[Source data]
((

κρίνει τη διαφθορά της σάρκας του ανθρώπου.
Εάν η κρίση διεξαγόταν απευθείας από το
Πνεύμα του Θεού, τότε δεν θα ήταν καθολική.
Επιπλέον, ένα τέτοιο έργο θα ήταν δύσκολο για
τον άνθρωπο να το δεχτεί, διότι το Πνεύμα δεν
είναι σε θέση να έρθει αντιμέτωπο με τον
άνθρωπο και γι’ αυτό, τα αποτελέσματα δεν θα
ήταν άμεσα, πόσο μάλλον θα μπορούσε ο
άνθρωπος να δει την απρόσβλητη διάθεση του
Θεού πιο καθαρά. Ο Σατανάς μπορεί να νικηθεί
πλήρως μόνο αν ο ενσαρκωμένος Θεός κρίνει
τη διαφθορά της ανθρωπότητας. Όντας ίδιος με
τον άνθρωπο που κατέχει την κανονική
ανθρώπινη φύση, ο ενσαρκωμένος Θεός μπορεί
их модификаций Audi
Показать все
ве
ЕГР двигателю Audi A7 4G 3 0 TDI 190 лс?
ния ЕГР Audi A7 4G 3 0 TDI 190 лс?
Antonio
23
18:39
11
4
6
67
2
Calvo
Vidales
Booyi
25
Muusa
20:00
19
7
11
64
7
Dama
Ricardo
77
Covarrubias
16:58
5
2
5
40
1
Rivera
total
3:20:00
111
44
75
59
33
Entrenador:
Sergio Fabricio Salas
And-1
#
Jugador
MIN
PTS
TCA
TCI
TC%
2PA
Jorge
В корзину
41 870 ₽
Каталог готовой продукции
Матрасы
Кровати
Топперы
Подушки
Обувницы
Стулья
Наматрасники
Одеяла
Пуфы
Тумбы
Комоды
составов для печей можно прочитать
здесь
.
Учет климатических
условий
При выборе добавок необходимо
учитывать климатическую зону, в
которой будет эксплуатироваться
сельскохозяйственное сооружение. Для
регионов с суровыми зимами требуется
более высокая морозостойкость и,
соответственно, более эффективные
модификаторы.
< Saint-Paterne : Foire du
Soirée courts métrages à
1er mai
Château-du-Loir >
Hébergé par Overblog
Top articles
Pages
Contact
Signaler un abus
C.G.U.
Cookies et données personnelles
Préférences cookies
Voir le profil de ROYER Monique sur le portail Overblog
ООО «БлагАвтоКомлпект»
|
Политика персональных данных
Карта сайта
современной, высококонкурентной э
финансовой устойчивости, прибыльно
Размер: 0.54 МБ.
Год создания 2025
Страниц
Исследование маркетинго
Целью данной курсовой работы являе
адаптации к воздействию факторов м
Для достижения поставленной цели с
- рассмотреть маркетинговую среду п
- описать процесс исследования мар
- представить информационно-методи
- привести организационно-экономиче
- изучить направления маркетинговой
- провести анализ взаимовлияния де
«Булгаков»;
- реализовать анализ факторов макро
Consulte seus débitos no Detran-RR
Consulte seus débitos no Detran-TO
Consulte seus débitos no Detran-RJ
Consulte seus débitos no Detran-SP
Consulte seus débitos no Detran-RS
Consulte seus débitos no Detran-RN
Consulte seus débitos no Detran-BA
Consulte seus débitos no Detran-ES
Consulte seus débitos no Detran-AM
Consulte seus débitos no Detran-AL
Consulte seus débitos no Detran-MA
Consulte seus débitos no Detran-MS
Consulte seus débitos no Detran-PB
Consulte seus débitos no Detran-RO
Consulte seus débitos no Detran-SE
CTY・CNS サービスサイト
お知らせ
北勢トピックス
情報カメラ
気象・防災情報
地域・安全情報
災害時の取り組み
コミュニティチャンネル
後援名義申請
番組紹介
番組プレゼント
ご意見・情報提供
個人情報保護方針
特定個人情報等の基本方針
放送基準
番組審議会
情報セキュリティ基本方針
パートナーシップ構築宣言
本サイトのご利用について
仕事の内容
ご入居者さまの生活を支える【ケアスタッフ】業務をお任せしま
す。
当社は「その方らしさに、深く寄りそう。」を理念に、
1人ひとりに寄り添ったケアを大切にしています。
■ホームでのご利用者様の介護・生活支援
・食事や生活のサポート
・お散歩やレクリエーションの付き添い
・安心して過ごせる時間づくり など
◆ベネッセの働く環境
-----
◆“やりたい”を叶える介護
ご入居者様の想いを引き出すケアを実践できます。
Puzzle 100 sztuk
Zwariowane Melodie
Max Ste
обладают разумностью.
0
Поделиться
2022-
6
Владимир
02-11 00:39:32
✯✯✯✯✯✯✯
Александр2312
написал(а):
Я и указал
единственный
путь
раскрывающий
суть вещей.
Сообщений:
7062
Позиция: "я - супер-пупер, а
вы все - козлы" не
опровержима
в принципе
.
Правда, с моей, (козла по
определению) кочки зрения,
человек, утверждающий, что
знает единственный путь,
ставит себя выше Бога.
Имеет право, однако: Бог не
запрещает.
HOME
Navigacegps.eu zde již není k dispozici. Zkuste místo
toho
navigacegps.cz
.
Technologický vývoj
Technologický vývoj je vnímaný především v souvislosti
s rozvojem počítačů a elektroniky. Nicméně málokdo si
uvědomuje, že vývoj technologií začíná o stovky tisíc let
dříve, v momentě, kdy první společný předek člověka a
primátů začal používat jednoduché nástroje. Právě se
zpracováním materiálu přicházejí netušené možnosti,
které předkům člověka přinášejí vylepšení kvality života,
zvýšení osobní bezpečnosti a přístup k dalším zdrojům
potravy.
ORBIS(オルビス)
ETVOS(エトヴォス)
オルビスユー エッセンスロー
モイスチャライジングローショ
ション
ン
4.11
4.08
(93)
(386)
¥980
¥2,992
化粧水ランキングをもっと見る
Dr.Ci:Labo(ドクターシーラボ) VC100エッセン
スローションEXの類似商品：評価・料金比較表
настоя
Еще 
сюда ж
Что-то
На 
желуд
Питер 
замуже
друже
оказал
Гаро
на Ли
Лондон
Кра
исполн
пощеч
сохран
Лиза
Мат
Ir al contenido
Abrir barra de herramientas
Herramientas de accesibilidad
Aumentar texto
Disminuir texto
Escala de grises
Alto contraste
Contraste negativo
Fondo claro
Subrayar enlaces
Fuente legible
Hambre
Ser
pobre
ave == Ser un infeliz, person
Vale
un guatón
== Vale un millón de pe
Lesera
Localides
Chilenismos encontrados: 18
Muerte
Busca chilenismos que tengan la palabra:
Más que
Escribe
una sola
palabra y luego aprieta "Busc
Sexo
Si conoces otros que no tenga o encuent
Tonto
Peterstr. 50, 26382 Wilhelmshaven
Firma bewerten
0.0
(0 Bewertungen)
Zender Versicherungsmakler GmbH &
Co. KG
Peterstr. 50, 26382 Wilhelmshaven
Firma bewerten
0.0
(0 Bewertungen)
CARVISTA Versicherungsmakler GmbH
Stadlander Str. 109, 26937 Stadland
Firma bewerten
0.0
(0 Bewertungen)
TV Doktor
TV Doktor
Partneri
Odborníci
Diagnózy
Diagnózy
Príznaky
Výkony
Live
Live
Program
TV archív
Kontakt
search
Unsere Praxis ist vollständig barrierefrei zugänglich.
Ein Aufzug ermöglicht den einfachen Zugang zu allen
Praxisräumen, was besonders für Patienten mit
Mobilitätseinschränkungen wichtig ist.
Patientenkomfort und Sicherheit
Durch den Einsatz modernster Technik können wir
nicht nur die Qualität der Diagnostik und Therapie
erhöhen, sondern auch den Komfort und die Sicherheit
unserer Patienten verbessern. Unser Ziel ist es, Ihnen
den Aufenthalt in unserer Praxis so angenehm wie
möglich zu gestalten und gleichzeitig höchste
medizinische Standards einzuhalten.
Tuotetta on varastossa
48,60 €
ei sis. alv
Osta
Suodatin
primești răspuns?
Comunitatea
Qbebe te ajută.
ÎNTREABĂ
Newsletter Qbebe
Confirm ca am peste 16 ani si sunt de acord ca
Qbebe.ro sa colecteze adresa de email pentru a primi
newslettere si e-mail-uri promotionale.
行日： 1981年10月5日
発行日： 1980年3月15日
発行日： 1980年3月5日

))

** EXERCISE REQUIREMENTS **
Using the entries above, give again exactly the lines from the line holding "которой будет эксплуатироваться" through the line holding "Consulte seus débitos no Detran-RS". Include both end lines and nothing else.

** SOLVED PROBLEM **
которой будет эксплуатироваться
сельскохозяйственное сооружение. Для
регионов с суровыми зимами требуется
более высокая морозостойкость и,
соответственно, более эффективные
модификаторы.
< Saint-Paterne : Foire du
Soirée courts métrages à
1er mai
Château-du-Loir >
Hébergé par Overblog
Top articles
Pages
Contact
Signaler un abus
C.G.U.
Cookies et données personnelles
Préférences cookies
Voir le profil de ROYER Monique sur le portail Overblog
ООО «БлагАвтоКомлпект»
|
Политика персональных данных
Карта сайта
современной, высококонкурентной э
финансовой устойчивости, прибыльно
Размер: 0.54 МБ.
Год создания 2025
Страниц
Исследование маркетинго
Целью данной курсовой работы являе
адаптации к воздействию факторов м
Для достижения поставленной цели с
- рассмотреть маркетинговую среду п
- описать процесс исследования мар
- представить информационно-методи
- привести организационно-экономиче
- изучить направления маркетинговой
- провести анализ взаимовлияния де
«Булгаков»;
- реализовать анализ факторов макро
Consulte seus débitos no Detran-RR
Consulte seus débitos no Detran-TO
Consulte seus débitos no Detran-RJ
Consulte seus débitos no Detran-SP
Consulte seus débitos no Detran-RS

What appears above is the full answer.